El juez J. Scott Duncan, del condado Santa Rosa, dictaminó que la acción legal iniciada por el fiscal general del estado, James Uthmeier, puede continuar. En noviembre de 2025, Uthmeier había demandado a Planned Parenthood por 350 millones de dólares, alegando que la organización difundió información deceptiva al afirmar públicamente que la píldora abortiva —la combinación de fármacos empleada para acabar con la vida de bebés en el seno materno— es más segura que el Tylenol, el Viagra y la penicilina.
Planned Parenthood presentó una moción para que el caso fuera archivado sin juicio. El juez la denegó. La acción legal proseguirá.
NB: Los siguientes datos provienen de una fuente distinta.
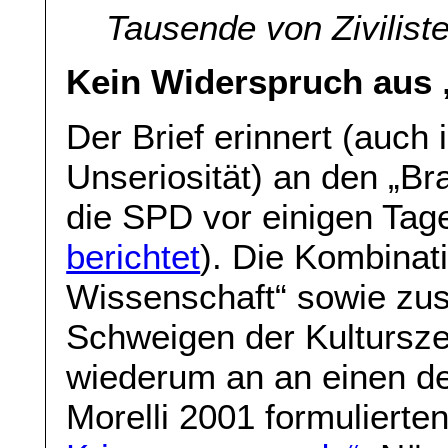
Tausende von Zivilist
Kein Widerspruch aus 
Der Brief erinnert (auch 
Unseriosität) an den „Br
die SPD vor einigen Tag
berichtet
). Die Kombinat
Wissenschaft“ sowie zus
Schweigen der Kulturszen
wiederum an an einen d
Morelli 2001 formuliert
Colorado obliga a universidades a distribuir píldoras abortivas
En otro estado del país, el gobernador de Colorado, Jared Polis, promulgó una ley que obliga a los centros de salud de las universidades estatales a proveer en sus instalaciones la llamada «píldora del aborto». La norma contempla exenciones: están dispensados los centros cuyo cumplimiento pondría en riesgo subvenciones federales, exigiría desviarse de las normas habituales de facturación médica, o contradiría «las creencias o prácticas religiosas sinceramente sostenidas» de la institución.
Planned Parenthood y la ideología transgénero: el informe que lo deja al descubierto
Un informe reciente de la organización Biological Integrity —proyecto del American College of Pediatricians— detalla la implicación de Planned Parenthood en el negocio de la llamada «transición de género». La organización distribuye gratuitamente fajas de compresión torácica a menores, suministra hormonas del sexo contrario a pacientes desde los 16 años, y provee anticonceptivos a niñas para interrumpirles los ciclos menstruales sin consentimiento de sus padres, bajo el subterfugio de un «resquicio legal». En el año fiscal 2025, la organización gastó más de 70 millones de dólares en formación sobre su particular versión de la «educación sexual», con materiales sobre transgenerismo dirigidos a niños desde los tres años de edad. El informe recoge además una serie de demandas por mala praxis presentadas por personas que, tras recibir hormonas y cirugías de mutilación, se arrepintieron de la llamada «transición».